+++ THE RECORDS +++

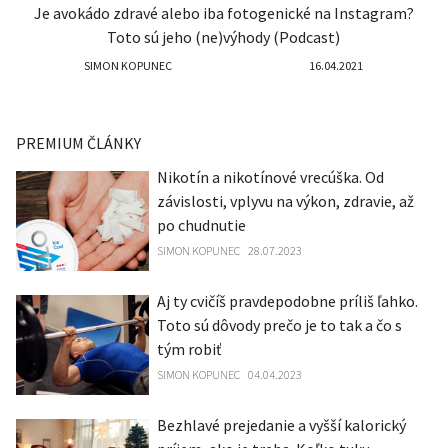
Je avokádo zdravé alebo iba fotogenické na Instagram?
Toto sú jeho (ne)výhody (Podcast)
SIMON KOPUNEC
16.04.2021
PREMIUM ČLÁNKY
Nikotín a nikotínové vrecúška. Od
závislosti, vplyvu na výkon, zdravie, až
po chudnutie
SIMON KOPUNEC
28.07.2023
Aj ty cvičíš pravdepodobne príliš ľahko.
Toto sú dôvody prečo je to tak a čo s
tým robiť
SIMON KOPUNEC
04.04.2023
Bezhlavé prejedanie a vyšší kalorický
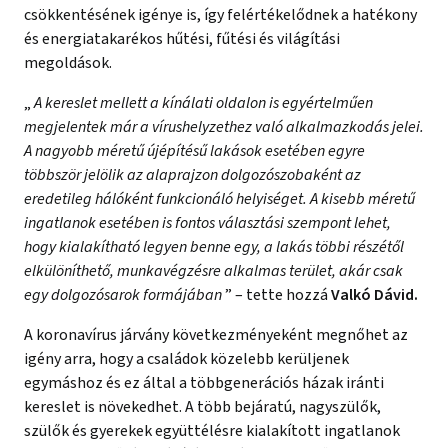
csökkentésének igénye is, így felértékelődnek a hatékony
és energiatakarékos hűtési, fűtési és világítási
megoldások.
„
A kereslet mellett a kínálati oldalon is egyértelműen
megjelentek már a vírushelyzethez való alkalmazkodás jelei.
A nagyobb méretű újépítésű lakások esetében egyre
többször jelölik az alaprajzon dolgozószobaként az
eredetileg hálóként funkcionáló helyiséget. A kisebb méretű
ingatlanok esetében is fontos választási szempont lehet,
hogy kialakítható legyen benne egy, a lakás többi részétől
elkülöníthető, munkavégzésre alkalmas terület, akár csak
egy dolgozósarok formájában
” – tette hozzá
Valkó Dávid.
A koronavírus járvány következményeként megnőhet az
igény arra, hogy a családok közelebb kerüljenek
egymáshoz és ez által a többgenerációs házak iránti
kereslet is növekedhet. A több bejáratú, nagyszülők,
szülők és gyerekek együttélésre kialakított ingatlanok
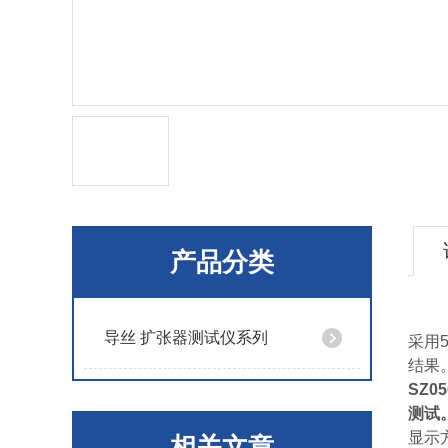
产品分类
导丝 扩张器测试仪系列
采用
结果
SZ05
测试
显示
相关文章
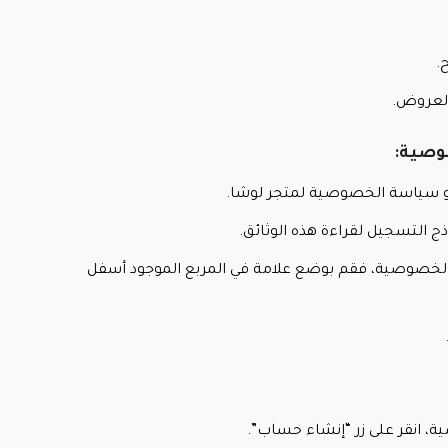
.
العروض.
 و سياسة الخصوصية لمتجر لوشا.
ج التسجيل لقراءة هذه الوثائق.
الخصوصية، فقم بوضع علامة في المربع الموجود أسفل
 انقر على زر “إنشاء حساب”.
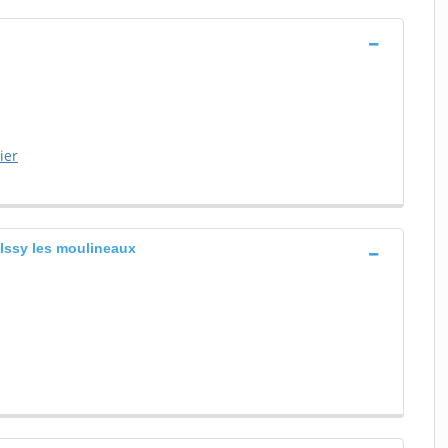
ier
 Issy les moulineaux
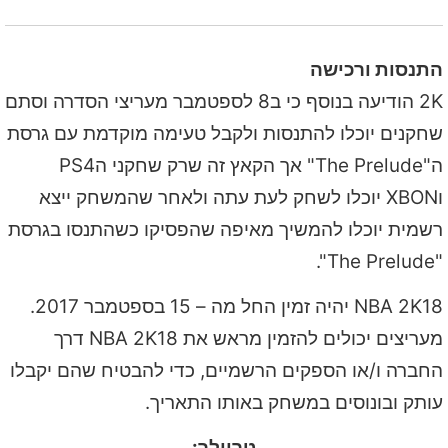
התנסות ורכישה
2K הודיעה בנוסף כי ב8 לספטמבר מעריצי הסדרה וסתם
שחקנים יוכלו להתנסות ולקבל טעימה מוקדמת עם גרסת
ה"The Prelude" אך הקאץ זה שרק שחקני הPS4
וXBON יוכלו לשחק לעת עתה ולאחר שהמשחק ייצא
רשמית יוכלו להמשיך מאיפה שהפסיקו כשהתנסו בגרסת
"The Prelude".
NBA 2K18 יהיה זמין החל מה – 15 בספטמבר 2017.
מעריצים יכולים להזמין מראש את NBA 2K18 דרך
החברה ו/או הספקים הרשמיים, כדי להבטיח שהם יקבלו
עותק ובונוסים במשחק באותו התאריך.
טריילר:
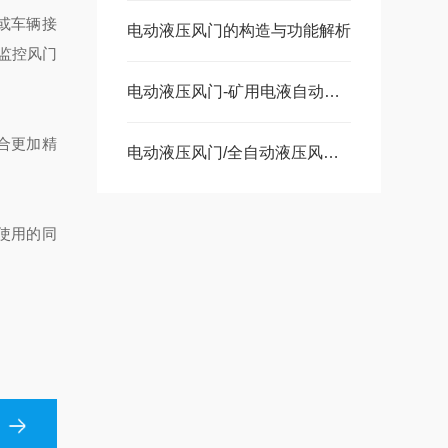
或车辆接
电动液压风门的构造与功能解析
监控风门
电动液压风门-矿用电液自动无压风门选材指南
合更加精
电动液压风门/全自动液压风门控制原理
使用的同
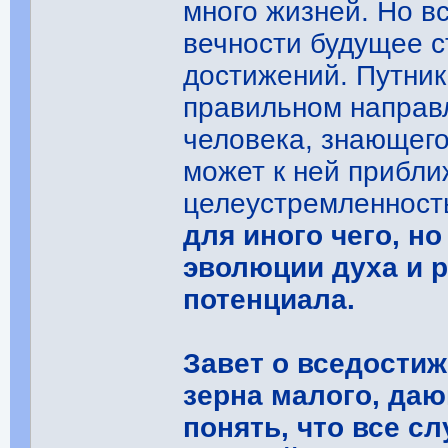
много жизней. Но в
вечности будущее с
достижений. Путник
правильном направл
человека, знающего
может к ней прибли
целеустремленност
для иного чего, н
эволюции духа и р
потенциала.
Завет о вседостиж
зерна малого, да
понять, что все сл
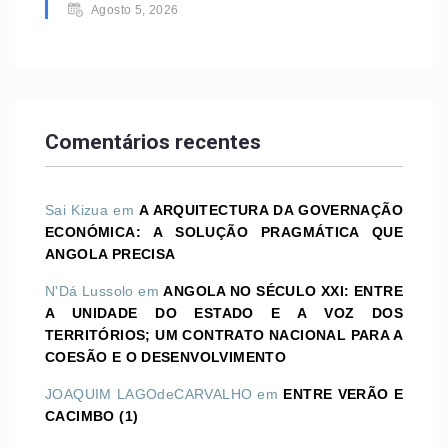
Agosto 5, 2026
Comentários recentes
Sai Kizua
em
A ARQUITECTURA DA GOVERNAÇÃO
ECONÓMICA: A SOLUÇÃO PRAGMÁTICA QUE
ANGOLA PRECISA
N'Dá Lussolo
em
ANGOLA NO SÉCULO XXI: ENTRE
A UNIDADE DO ESTADO E A VOZ DOS
TERRITÓRIOS; UM CONTRATO NACIONAL PARA A
COESÃO E O DESENVOLVIMENTO
JOAQUIM LAGOdeCARVALHO
em
ENTRE VERÃO E
CACIMBO (1)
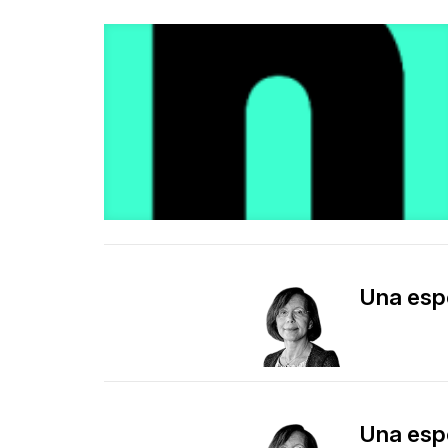
​Una es
​Una es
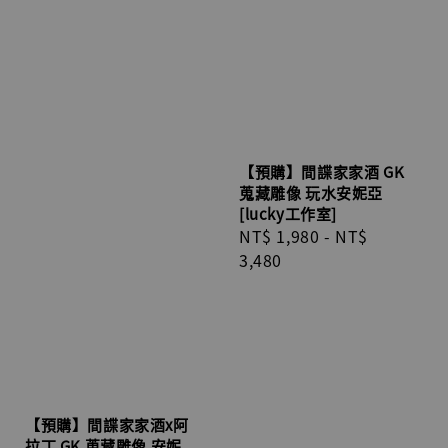
【預購】間諜家家酒 GK
蒐藏雕像 玩水安妮亞
[lucky工作室]
Regular
NT$ 1,980
-
NT$
price
3,480
【預購】間諜家家酒x阿
拉丁 GK 蒐藏雕像 安妮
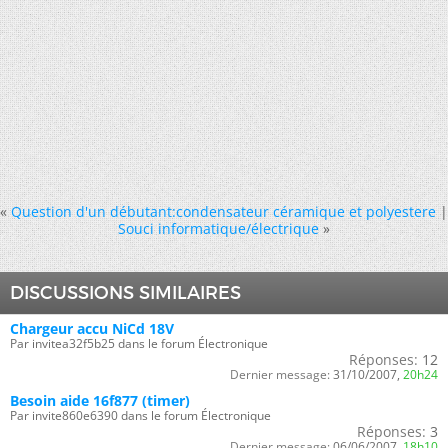
«
Question d'un débutant:condensateur céramique et polyestere
|
Souci informatique/électrique
»
DISCUSSIONS SIMILAIRES
Chargeur accu NiCd 18V
Par invitea32f5b25 dans le forum Électronique
Réponses:
12
Dernier message:
31/10/2007,
20h24
Besoin aide 16f877 (timer)
Par invite860e6390 dans le forum Électronique
Réponses:
3
Dernier message:
06/06/2007,
18h10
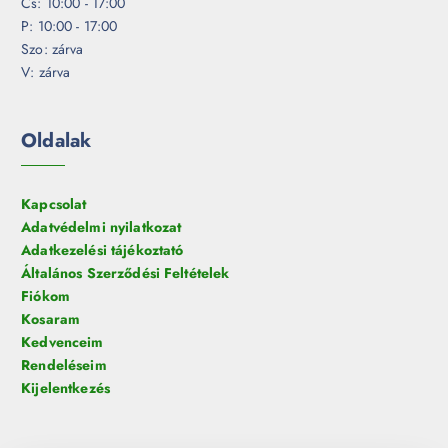
Cs: 10:00 - 17:00
P: 10:00 - 17:00
Szo: zárva
V: zárva
Oldalak
Kapcsolat
Adatvédelmi nyilatkozat
Adatkezelési tájékoztató
Általános Szerződési Feltételek
Fiókom
Kosaram
Kedvenceim
Rendeléseim
Kijelentkezés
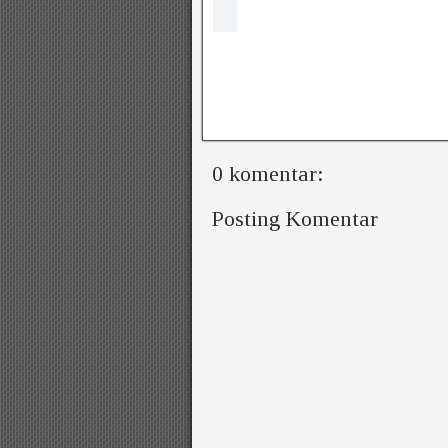
0 komentar:
Posting Komentar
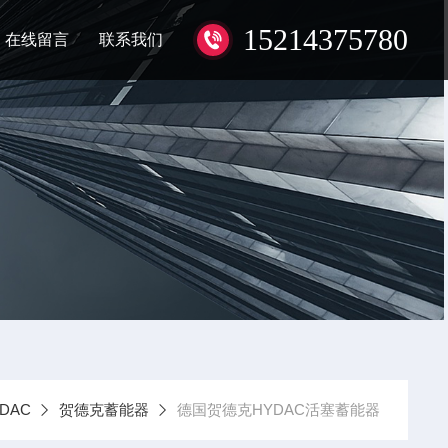
15214375780
在线留言
联系我们
DAC
贺德克蓄能器
德国贺德克HYDAC活塞蓄能器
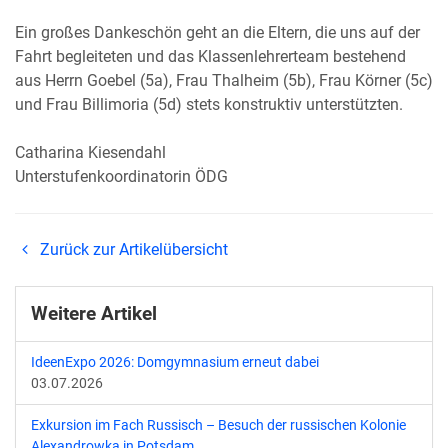
Ein großes Dankeschön geht an die Eltern, die uns auf der
Fahrt begleiteten und das Klassenlehrerteam bestehend
aus Herrn Goebel (5a), Frau Thalheim (5b), Frau Körner (5c)
und Frau Billimoria (5d) stets konstruktiv unterstützten.
Catharina Kiesendahl
Unterstufenkoordinatorin ÖDG
Zurück zur Artikelübersicht
Weitere Artikel
IdeenExpo 2026: Domgymnasium erneut dabei
03.07.2026
Exkursion im Fach Russisch – Besuch der russischen Kolonie
Alexandrowka in Potsdam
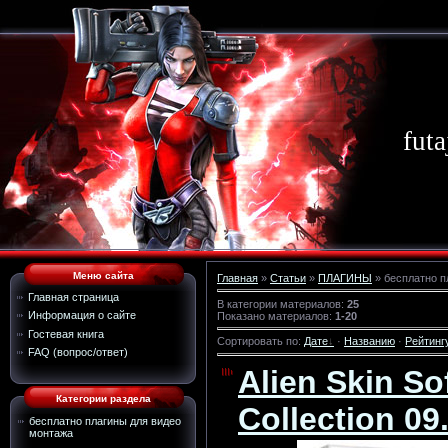
futa
Меню сайта
Главная
»
Статьи
»
ПЛАГИНЫ
» бесплатно п
Главная страница
В категории материалов
:
25
Информация о сайте
Показано материалов
:
1-20
Гостевая книга
Сортировать по
:
Дате
·
Названию
·
Рейтинг
FAQ (вопрос/ответ)
Alien Skin S
Категории раздела
Collection 09
бесплатно плагины для видео
монтажа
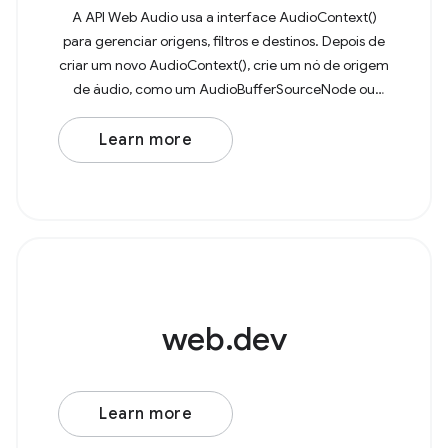
A API Web Audio usa a interface AudioContext()
para gerenciar origens, filtros e destinos. Depois de
criar um novo AudioContext(), crie um nó de origem
de áudio, como um AudioBufferSourceNode ou
OscillatorNode. Como exemplo, considere um
oscilador
Learn more
web.dev
Learn more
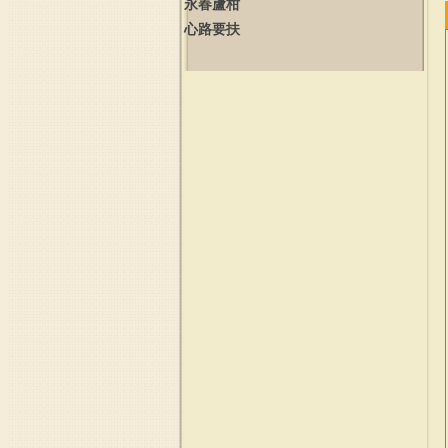
永春蘆柑
心路要扶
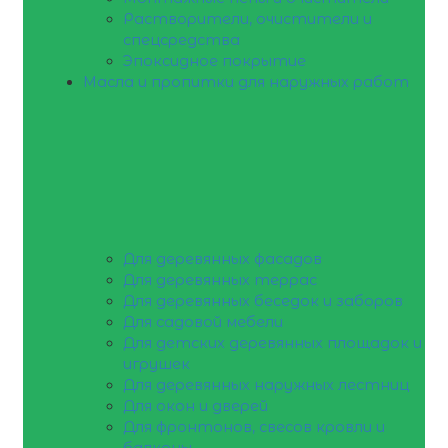
Растворители, очистители и
спецсредства
Эпоксидное покрытие
Масла и пропитки для наружных работ
Для деревянных фасадов
Для деревянных террас
Для деревянных беседок и заборов
Для садовой мебели
Для детских деревянных площадок и
игрушек
Для деревянных наружных лестниц
Для окон и дверей
Для фронтонов, свесов кровли и
балконы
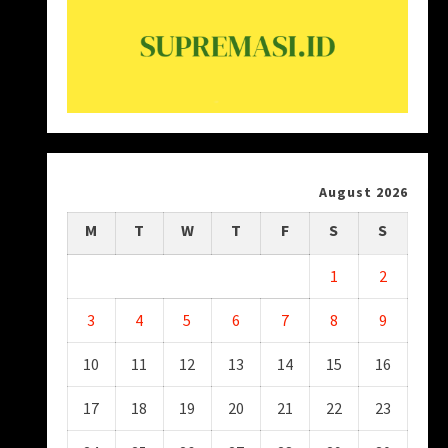
August 2026
M
T
W
T
F
S
S
1
2
3
4
5
6
7
8
9
10
11
12
13
14
15
16
17
18
19
20
21
22
23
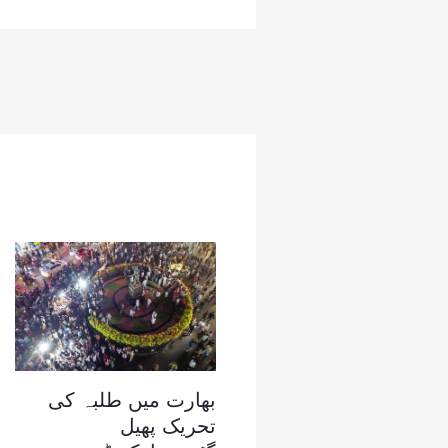
بھارت میں طلبہ کی
تحریک پھیل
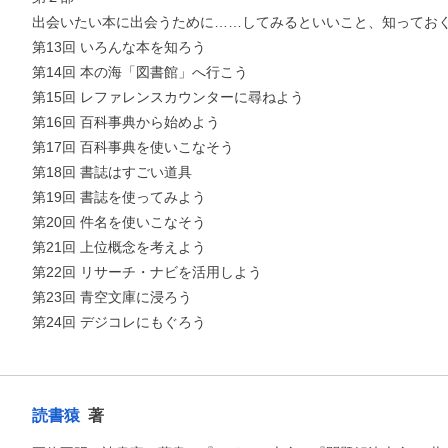
出会いたい本に出会うために……してみるといいこと、知ってお
他にも商品を買う
第13回 いろんな本を知ろう
第14回 本の海「図書館」へ行こう
第15回 レファレンスカウンターに尋ねよう
第16回 百科事典から始めよう
第17回 百科事典を使いこなそう
第18回 書誌はすごい道具
第19回 書誌を使ってみよう
第20回 件名を使いこなそう
第21回 上位概念を考えよう
第22回 リサーチ・ナビを活用しよう
第23回 青空文庫に浸ろう
第24回 デジコレにもぐろう
読書猿
著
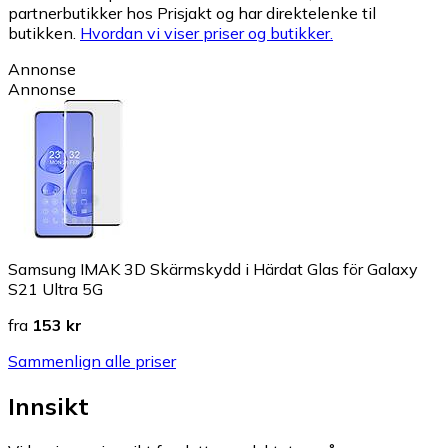
partnerbutikker hos Prisjakt og har direktelenke til
butikken.
Hvordan vi viser priser og butikker.
Annonse
Annonse
Samsung IMAK 3D Skärmskydd i Härdat Glas för Galaxy
S21 Ultra 5G
fra
153 kr
Sammenlign alle priser
Innsikt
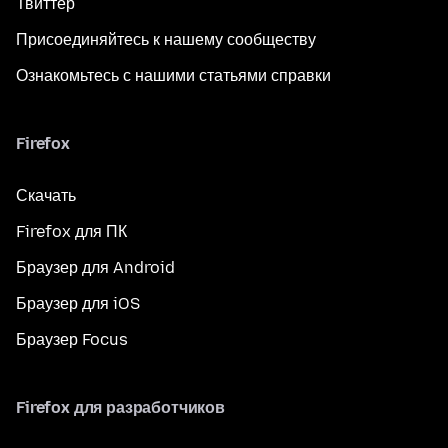
Твиттер
Присоединяйтесь к нашему сообществу
Ознакомьтесь с нашими статьями справки
Firefox
Скачать
Firefox для ПК
Браузер для Android
Браузер для iOS
Браузер Focus
Firefox для разработчиков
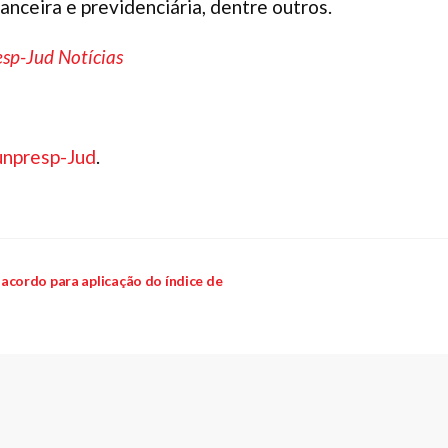
anceira e previdenciária, dentre outros.
sp-Jud Notícias
npresp-Jud
.
cordo para aplicação do índice de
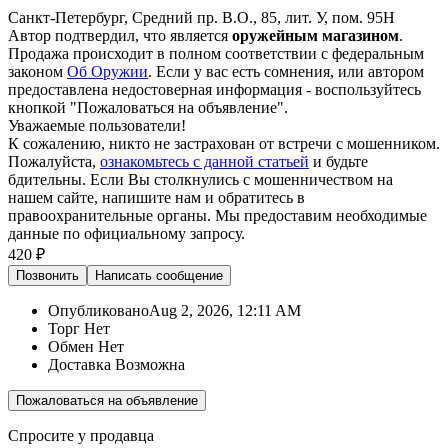
Санкт-Петербург, Средний пр. В.О., 85, лит. У, пом. 95Н
Автор подтвердил, что является
оружейным магазином
.
Продажа происходит в полном соответствии с федеральным
законом
Об Оружии
. Если у вас есть сомнения, или автором
предоставлена недостоверная информация - воспользуйтесь
кнопкой "Пожаловаться на объявление".
Уважаемые пользователи!
К сожалению, никто не застрахован от встречи с мошенником.
Пожалуйста,
ознакомьтесь с данной статьей
и будьте
бдительны. Если Вы столкнулись с мошенничеством на
нашем сайте,
напишите нам
и обратитесь в
правоохранительные органы. Мы предоставим необходимые
данные по официальному запросу.
420 ₽
Позвонить
Написать
сообщение
Опубликовано
Aug 2, 2026, 12:11 AM
Торг
Нет
Обмен
Нет
Доставка
Возможна
Пожаловаться на объявление
Спросите у продавца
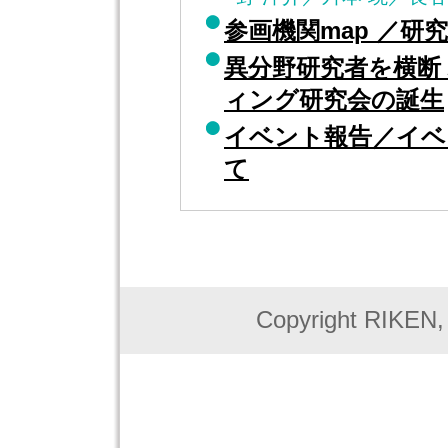
参画機関map ／研
異分野研究者を横断
ィング研究会の誕生
イベント報告／イベ
て
Copyright RIKEN, J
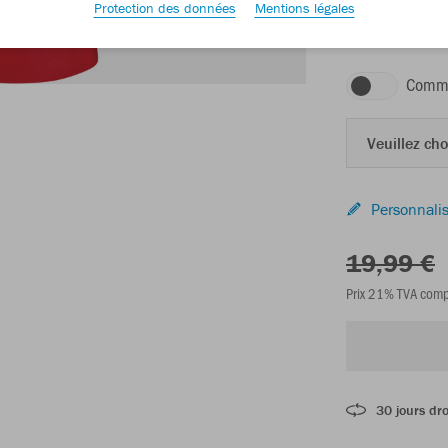
Protection des données
Mentions légales
rouge sport/blan
Comma
Veuillez choi
Personnalis
19,99 €
Prix 21% TVA comp
30 jours dro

+++

— EXERCISE REQUIREMENTS —
When a line in the records above holds "Firefox", that line is to be reported.

— ANSWER FOR THIS EXERCISE —
Firefox
Firefox для ПК
Firefox для разработчиков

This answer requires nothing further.